[Opening Task inputs section]

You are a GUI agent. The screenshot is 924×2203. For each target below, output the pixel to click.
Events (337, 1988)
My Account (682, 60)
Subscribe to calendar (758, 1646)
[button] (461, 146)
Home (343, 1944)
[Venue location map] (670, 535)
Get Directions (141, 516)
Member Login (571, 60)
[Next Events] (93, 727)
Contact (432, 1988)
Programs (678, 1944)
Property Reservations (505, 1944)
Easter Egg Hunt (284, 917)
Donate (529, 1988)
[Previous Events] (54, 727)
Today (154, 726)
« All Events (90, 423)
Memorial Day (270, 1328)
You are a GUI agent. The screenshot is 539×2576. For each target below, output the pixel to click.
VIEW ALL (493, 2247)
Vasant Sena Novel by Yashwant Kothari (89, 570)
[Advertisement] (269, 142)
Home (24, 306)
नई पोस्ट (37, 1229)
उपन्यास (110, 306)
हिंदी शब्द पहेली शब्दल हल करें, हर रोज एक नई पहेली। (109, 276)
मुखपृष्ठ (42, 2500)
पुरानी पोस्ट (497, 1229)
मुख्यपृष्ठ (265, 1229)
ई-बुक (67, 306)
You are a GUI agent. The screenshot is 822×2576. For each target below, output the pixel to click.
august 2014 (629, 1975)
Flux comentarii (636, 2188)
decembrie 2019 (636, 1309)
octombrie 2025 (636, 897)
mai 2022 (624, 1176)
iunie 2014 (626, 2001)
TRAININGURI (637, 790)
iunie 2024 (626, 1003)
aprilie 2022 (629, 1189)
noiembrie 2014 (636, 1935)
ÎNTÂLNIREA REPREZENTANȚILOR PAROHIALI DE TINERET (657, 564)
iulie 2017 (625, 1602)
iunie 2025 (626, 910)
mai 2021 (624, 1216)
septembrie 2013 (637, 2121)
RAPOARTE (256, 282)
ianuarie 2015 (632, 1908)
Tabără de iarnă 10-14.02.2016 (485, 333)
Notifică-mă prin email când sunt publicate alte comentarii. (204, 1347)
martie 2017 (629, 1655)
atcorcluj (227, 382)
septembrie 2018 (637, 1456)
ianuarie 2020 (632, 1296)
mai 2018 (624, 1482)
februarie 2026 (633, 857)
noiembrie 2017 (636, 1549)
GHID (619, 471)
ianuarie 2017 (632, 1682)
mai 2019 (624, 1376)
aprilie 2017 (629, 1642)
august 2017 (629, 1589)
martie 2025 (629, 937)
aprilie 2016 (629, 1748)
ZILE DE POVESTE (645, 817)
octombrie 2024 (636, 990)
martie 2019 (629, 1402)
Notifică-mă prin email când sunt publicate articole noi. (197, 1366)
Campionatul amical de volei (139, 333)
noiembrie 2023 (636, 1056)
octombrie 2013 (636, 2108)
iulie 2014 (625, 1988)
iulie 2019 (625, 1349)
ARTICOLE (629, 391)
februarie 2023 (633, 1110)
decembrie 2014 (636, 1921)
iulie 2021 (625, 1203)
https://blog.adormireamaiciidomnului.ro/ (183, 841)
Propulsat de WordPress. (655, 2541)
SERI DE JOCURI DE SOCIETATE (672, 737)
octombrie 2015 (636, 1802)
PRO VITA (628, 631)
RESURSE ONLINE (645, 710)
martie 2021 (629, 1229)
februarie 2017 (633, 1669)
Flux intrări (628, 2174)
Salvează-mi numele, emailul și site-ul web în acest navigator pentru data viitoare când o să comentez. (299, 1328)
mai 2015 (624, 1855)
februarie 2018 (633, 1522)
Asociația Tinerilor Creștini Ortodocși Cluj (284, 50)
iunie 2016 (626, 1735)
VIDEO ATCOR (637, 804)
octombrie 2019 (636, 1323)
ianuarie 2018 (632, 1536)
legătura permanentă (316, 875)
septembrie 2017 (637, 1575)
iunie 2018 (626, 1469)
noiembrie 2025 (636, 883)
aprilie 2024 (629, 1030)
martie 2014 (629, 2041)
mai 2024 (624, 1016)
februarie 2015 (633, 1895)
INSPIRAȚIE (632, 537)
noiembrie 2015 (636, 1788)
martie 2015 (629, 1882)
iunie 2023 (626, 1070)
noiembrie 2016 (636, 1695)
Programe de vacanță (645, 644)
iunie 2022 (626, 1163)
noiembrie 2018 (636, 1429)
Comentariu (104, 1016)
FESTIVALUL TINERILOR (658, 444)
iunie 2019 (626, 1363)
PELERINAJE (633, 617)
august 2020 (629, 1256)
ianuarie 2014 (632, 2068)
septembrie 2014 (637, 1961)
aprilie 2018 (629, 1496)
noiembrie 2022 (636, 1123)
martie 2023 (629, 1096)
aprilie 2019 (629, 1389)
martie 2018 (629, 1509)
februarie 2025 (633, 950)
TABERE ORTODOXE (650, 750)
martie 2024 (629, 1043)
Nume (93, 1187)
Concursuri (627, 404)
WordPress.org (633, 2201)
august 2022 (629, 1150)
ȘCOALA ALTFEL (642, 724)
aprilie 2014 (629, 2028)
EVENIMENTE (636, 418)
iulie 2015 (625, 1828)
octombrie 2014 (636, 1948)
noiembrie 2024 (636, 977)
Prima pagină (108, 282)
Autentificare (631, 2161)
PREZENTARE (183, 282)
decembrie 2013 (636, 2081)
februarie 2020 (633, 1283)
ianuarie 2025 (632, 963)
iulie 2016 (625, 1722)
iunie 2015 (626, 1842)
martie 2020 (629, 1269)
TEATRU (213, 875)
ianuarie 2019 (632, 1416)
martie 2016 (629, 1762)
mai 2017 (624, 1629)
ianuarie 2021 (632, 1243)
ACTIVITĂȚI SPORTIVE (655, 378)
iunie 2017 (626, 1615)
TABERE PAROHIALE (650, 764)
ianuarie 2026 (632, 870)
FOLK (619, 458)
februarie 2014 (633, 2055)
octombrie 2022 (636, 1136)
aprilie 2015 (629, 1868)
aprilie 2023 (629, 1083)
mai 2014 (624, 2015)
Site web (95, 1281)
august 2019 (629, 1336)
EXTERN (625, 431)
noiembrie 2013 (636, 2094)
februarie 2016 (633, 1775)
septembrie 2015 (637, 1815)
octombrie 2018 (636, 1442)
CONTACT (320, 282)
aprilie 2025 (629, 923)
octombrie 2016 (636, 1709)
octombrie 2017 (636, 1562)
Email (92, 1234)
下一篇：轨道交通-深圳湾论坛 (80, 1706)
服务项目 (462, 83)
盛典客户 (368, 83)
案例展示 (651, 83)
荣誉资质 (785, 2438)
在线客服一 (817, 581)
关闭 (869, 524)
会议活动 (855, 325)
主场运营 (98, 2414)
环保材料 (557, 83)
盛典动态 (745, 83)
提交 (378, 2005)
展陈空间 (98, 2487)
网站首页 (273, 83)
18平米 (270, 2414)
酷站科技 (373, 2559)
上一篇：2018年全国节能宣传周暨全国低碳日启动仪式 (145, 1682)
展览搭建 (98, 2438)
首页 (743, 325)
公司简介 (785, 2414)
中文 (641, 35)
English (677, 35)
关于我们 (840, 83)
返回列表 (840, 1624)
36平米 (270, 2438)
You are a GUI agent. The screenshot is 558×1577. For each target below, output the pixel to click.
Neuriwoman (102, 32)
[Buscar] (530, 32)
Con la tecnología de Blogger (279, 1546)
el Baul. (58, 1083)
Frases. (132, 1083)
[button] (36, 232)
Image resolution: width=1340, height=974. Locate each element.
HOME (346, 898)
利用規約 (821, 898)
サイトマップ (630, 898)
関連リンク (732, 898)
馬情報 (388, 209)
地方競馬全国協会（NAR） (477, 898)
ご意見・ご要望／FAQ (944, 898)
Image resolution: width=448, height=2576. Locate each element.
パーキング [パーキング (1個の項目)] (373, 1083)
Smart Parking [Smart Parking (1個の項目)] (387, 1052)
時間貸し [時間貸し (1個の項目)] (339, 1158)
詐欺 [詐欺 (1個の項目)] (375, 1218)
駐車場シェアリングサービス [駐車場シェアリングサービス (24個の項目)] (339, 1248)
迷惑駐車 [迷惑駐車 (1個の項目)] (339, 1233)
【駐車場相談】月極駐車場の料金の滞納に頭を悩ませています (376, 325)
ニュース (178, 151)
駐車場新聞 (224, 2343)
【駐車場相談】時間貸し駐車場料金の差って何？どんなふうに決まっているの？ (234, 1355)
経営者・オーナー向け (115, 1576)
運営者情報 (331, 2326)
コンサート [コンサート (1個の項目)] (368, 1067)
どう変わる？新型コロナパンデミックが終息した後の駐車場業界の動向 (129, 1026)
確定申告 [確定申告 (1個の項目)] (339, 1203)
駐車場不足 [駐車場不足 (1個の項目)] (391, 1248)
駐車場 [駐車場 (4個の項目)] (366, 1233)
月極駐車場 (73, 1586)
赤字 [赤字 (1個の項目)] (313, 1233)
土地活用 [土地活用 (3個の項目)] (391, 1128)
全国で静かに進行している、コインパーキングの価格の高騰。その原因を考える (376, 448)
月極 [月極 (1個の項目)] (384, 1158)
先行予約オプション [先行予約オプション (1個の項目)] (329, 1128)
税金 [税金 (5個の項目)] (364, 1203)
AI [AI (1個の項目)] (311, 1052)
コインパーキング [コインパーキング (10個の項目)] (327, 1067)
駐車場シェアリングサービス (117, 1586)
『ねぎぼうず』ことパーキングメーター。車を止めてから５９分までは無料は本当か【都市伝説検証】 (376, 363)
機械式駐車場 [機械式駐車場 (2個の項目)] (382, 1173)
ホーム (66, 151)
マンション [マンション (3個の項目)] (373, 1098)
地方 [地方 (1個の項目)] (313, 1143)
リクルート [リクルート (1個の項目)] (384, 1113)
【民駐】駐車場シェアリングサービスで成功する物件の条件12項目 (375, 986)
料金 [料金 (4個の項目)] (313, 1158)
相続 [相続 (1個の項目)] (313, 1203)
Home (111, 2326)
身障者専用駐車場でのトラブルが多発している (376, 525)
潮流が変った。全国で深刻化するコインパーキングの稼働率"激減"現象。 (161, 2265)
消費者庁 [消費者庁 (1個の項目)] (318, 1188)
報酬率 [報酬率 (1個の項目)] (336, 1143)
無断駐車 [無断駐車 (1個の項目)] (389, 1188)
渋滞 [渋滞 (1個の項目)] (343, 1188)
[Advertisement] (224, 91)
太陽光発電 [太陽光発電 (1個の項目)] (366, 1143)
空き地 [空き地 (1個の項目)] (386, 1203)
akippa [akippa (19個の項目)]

[Closing Task inputs section]

Exercise goal:
Show the lines of the entries that include the string "Locate", copying each in full.

Output of the task:
Image resolution: width=1340, height=974. Locate each element.
Image resolution: width=448, height=2576. Locate each element.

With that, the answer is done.